Incident Priority and SLAs
This document defines the incident priority levels and the service level agreements (SLAs) for Ryalto engineers.
The purpose of this document is to ensure that any incidents that affect or disrupt Ryalto are handled and resolved according to their impact and urgency, and that the appropriate resources and actions are allocated to them. The document also specifies the criteria and method for determining the priority level of an incident, and the expected timeframes for responding to and resolving incidents.
The document does not cover the details of the incident management process, such as the roles, responsibilities, procedures, and tools involved.
Priority Levels
We use a variation of the ITIL Prioritisation Matrix to categorise issues and incidents. There are two factors that are used to categorise an incident, scope and severity.
- Scope is how many users are affected. Is it all users at all organisations, is it just one organisation, a small subset of users or just a single user.
- Severity is related to what the fault is. Can the core functions no longer be performed or is it the application just being slow to load.
P0 - Critical
The entire system is not functional or the majority of users are not able to use the application.

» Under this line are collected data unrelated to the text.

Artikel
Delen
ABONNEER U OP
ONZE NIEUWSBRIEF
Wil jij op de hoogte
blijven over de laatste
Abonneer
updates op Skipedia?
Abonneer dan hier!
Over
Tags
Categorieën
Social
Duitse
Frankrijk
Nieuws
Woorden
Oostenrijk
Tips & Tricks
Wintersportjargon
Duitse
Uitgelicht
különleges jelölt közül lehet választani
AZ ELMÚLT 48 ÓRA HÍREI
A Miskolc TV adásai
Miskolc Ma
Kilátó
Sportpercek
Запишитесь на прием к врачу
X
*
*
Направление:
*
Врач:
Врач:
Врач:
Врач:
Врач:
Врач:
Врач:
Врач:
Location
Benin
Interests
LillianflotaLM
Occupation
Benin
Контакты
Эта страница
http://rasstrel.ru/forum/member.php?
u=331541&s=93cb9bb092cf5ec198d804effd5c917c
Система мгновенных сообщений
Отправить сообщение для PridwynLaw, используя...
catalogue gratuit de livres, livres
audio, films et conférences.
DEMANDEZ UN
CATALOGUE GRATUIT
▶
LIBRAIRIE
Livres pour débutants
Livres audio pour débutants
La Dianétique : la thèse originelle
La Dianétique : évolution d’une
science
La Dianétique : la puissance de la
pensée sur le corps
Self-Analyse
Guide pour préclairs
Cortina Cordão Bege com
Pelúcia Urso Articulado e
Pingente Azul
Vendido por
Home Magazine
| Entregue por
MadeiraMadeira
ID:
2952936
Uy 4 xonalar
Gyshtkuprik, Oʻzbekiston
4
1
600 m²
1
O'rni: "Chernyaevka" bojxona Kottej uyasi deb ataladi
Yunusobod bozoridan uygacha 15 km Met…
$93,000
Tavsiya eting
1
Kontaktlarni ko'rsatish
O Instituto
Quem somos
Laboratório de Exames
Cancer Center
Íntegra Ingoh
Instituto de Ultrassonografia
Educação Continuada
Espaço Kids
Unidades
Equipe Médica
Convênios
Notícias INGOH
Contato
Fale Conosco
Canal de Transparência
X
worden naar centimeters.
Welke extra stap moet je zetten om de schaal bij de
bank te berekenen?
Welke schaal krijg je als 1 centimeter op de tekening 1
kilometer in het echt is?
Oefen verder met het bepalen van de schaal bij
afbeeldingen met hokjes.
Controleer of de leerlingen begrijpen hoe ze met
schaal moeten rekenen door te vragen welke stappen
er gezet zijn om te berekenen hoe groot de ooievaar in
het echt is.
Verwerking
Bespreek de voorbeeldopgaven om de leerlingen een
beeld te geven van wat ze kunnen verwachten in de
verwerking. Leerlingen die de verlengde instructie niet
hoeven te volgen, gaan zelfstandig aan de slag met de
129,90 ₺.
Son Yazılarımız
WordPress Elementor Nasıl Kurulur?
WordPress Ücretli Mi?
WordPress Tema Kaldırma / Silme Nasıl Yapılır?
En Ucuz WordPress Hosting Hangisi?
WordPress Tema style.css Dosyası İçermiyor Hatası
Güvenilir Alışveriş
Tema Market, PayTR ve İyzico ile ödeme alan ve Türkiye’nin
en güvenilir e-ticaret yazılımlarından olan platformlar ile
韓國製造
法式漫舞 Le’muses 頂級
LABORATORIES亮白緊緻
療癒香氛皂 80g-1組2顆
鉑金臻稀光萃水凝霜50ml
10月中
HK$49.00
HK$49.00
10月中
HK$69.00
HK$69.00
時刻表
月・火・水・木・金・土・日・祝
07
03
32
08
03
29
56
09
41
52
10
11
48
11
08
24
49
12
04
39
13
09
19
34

Requires immediate attention.
SLA Response Time
During normal hours - Respond within 15 minutes, provide hourly updates.
Outside normal hours - Respond within 2 hours, provide hourly updates.
Examples
Ryalto infrastructure is down, service is entirely unavailable.
No users are able to login to the application
P1 - High
A significant part of the system is not functional for a large number of users. Requires urgent attention.
SLA Response Time
During normal hours - Respond within 1 hour, provide 2-hourly updates.
Outside normal hours - Respond within 4 hours, provide 2-hourly updates.
Examples
Some users are getting consistent error messages when trying to send messages.
One organisation’s users are not able to book shifts.
P2 - Moderate
Part of the system is not functioning as intended and is affecting a number of users. Requires attention and a hotfix.
SLA Response Time
During normal hours - Respond within 4 hours, provide 4-hourly updates.
Outside normal hours - Respond within 8 hours, provide 4-hourly updates during normal hours.
Examples
There is a bug with the dashboarding meaning users cannot view analytics data.
The directory is not loading all the time for some users.
A user has published an article and is reporting that iOS users cannot view it.
P3 - Low
Low impact issue that affects a minor part of the system or a single user.
SLA Response Time
During normal hours - Respond within 8 hours, provide daily updates if required.
Outside normal hours - Respond within 1 working day, provide daily updates if required.
Examples
One user is getting notifications from a chat they are no longer part of.
Some admin users are not getting email alerts.
P4 - Minor
Minor incident that does not affect system functionality.
SLA Response Time
During normal hours - Respond within 1 day, provide weekly updates if required.
Outside normal hours - Respond within 1 week, provide weekly updates if required.
Examples
Theme colour is not being applied correctly throughout the application.
The organisation settings page does not load correctly on Firefox.